EXERCISE GOAL:
Filter these entries so that only lines with the word "huyện" remain.

MATERIAL FOR THE TASK:
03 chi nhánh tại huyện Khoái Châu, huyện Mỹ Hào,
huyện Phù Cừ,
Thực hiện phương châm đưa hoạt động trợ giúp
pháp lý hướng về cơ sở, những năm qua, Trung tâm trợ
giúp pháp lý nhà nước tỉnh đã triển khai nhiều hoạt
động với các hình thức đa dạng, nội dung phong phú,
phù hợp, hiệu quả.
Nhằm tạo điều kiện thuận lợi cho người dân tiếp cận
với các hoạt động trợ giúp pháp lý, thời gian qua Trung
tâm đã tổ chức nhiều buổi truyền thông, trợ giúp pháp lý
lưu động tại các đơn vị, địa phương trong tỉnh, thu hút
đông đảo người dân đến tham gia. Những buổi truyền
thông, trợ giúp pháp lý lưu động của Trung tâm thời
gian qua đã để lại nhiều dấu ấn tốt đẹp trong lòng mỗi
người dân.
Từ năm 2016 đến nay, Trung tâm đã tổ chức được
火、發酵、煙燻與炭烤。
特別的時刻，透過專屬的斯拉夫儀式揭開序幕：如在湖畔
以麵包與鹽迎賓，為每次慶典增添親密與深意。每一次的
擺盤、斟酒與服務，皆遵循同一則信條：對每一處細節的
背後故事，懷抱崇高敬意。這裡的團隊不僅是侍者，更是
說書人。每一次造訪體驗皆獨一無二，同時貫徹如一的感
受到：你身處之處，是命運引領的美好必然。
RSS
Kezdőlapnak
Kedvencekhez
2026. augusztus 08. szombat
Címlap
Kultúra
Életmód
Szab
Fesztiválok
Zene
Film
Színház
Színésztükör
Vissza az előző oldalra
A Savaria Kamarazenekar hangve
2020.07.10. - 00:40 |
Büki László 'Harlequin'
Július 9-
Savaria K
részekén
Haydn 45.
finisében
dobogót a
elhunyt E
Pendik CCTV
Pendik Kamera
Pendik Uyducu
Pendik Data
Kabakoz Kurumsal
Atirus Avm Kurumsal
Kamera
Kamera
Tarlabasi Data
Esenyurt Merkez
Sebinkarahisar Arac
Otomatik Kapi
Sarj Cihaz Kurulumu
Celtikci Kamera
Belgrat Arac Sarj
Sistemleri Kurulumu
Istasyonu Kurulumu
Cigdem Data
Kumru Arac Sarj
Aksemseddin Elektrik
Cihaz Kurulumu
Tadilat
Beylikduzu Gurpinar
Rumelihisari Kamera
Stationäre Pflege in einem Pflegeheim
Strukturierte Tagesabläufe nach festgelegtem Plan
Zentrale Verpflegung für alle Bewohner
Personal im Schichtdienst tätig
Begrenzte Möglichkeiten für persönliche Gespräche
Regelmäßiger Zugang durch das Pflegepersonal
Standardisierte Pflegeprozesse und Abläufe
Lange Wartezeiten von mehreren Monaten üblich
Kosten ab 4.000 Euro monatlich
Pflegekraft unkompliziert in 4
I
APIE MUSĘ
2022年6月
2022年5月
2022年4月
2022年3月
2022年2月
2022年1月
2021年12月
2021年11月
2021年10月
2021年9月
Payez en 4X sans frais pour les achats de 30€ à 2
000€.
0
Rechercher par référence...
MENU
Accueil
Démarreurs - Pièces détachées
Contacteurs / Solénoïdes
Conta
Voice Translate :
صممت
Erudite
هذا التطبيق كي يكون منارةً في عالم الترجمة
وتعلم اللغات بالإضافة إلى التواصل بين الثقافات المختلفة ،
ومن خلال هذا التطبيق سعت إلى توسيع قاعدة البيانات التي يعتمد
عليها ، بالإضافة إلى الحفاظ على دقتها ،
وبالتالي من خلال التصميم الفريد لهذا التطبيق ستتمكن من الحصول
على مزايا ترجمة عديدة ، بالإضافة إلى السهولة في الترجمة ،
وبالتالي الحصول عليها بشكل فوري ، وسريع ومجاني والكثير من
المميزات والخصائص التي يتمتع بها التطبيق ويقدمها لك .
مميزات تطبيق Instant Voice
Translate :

==

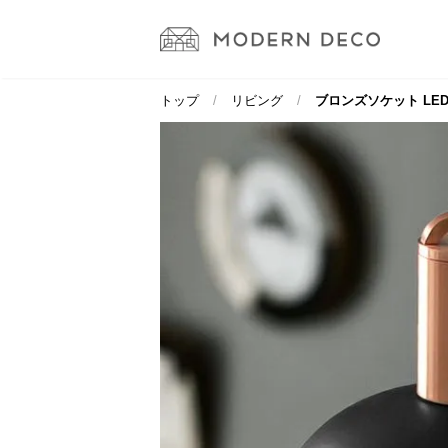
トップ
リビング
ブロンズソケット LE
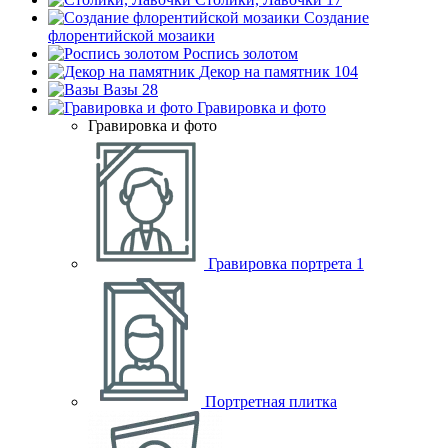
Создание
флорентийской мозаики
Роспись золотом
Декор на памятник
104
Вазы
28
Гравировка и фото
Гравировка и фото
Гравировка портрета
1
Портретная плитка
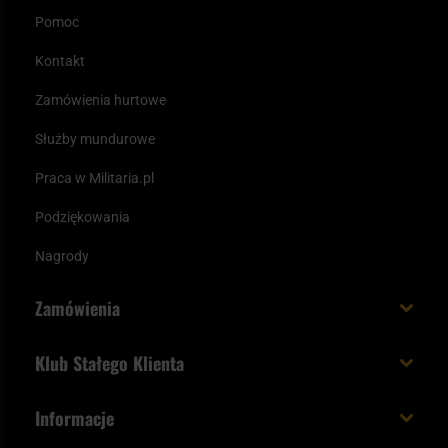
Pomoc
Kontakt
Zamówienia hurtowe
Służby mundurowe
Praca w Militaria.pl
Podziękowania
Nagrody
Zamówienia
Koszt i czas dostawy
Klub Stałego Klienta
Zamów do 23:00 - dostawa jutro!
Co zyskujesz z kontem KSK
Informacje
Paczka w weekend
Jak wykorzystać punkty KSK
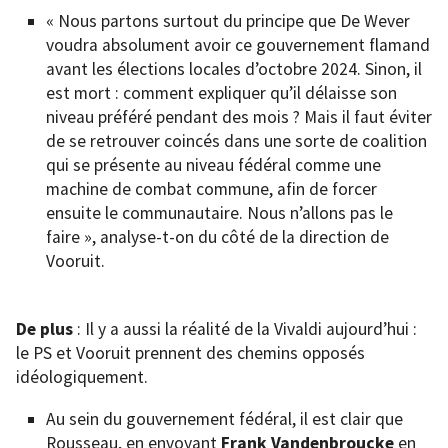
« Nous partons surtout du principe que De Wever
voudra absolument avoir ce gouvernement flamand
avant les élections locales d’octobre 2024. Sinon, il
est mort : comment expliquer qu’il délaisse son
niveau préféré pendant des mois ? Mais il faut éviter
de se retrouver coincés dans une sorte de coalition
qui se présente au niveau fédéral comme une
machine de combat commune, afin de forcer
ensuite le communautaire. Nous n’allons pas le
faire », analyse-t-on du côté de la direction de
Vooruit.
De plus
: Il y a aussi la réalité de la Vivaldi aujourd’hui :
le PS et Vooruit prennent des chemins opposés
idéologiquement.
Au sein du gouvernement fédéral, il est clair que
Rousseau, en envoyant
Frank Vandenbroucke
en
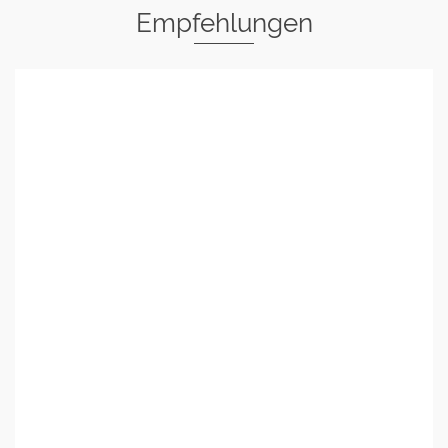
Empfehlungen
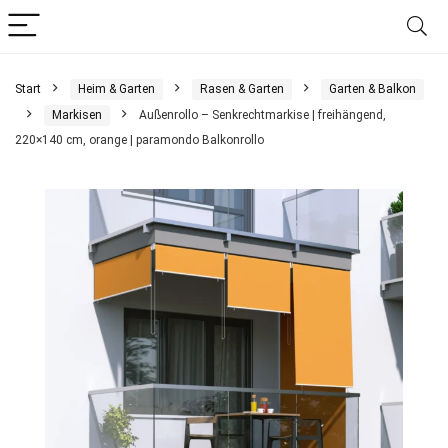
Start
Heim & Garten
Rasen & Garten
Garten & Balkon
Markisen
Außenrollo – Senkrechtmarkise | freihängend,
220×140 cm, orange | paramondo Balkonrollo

THE COMPLETED TASK:
03 chi nhánh tại huyện Khoái Châu, huyện Mỹ Hào,
huyện Phù Cừ,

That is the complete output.